Seine Hoffnung, dass sie nichts davon merkte, ging nicht auf.
„Was soll das denn?“ kreischte die Frau hysterisch und trat reaktionsschnell auf die in ihre Kabine eingedrungene Hand. Als Franzl es geschafft hatte, die Hand zurückzuziehen, sah er einen blutig roten, pfenniggroßen Fleck. Warum hatten gerade die Frauen, die ihre Schuhe beim Umziehen anließen, immer so besonders spitze Absätze? Und warum hatte er nicht daran gedacht, dass er sich vorgenommen hatte, nur noch Frauen auszuwählen, die Hosen anprobierten. Die mussten ja die Schuhe ausziehen. Das war beileibe nicht sein erster Pfennigabdruck auf der Hand.
Jetzt sollte er ganz fix das Kaufhaus verlassen. Frauen die einen traten, riefen auch immer gleich nach der Polizei.
„Überfall!
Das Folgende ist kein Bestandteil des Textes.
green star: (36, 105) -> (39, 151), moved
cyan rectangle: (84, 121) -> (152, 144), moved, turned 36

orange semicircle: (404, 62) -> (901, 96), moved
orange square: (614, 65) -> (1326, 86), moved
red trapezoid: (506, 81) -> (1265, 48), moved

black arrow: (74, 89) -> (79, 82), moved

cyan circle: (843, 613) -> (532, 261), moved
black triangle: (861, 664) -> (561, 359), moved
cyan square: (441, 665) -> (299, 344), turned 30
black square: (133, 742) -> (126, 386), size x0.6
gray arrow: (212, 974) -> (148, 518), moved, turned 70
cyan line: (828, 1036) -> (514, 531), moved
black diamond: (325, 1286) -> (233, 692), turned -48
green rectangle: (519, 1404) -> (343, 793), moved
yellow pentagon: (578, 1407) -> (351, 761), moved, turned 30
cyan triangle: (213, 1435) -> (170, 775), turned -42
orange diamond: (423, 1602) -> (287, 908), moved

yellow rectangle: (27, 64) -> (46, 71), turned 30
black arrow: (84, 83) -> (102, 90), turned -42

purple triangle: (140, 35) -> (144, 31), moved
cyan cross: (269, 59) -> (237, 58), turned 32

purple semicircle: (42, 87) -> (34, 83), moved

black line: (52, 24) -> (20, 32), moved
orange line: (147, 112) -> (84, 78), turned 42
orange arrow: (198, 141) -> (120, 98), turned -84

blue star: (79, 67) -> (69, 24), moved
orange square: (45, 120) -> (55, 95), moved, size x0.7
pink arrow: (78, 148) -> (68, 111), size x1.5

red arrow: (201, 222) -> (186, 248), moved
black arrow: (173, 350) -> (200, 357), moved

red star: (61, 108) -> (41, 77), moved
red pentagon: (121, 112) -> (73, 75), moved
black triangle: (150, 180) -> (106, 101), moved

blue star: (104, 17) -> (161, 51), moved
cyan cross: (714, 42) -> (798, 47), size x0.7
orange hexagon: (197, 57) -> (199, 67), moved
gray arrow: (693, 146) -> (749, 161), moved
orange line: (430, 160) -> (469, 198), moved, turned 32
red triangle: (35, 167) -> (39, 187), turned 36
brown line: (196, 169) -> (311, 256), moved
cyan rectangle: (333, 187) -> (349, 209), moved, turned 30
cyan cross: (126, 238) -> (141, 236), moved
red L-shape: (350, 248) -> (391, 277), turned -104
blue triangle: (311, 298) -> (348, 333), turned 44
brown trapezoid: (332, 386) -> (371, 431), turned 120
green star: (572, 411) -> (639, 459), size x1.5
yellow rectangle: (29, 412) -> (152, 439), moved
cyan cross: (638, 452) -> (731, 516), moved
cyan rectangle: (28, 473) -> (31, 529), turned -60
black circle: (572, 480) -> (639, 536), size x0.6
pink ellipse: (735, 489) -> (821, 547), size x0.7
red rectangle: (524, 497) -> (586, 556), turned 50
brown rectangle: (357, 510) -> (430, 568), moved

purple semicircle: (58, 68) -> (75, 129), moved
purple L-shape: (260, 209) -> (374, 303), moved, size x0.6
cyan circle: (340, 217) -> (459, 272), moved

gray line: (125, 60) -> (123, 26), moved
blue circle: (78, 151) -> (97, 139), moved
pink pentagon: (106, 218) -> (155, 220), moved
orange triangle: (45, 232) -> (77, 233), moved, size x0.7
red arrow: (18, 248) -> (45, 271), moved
Polizeeei!“ kreischte es auch schon aus der Nachbarkabine. Franzl riss den Vorhang zurück und rannte los. Doch der Vorhang der Nebenkabine war ebenfalls bereits zurückgezogen worden. Sie sah wirklich niedlich aus, mit dieser Blümchenunterwäsche, dachte Franzl noch, als er an ihr vorbeirennen wollte. Das hätte er vielleicht nicht gedacht, wenn er gewusst hätte, dass er Sekunden später das Objekt seiner Begierde, nämlich ihre Handtasche, an die Ohren kriegte. Es knallte ordentlich in seinem Hirn und das Ohr wurde kochend heiß. Dennoch es gelang ihn über die Feuertreppe zu entkommen. Franzl verließ unbehelligt das Kaufhaus und mischte sich unter die Passanten.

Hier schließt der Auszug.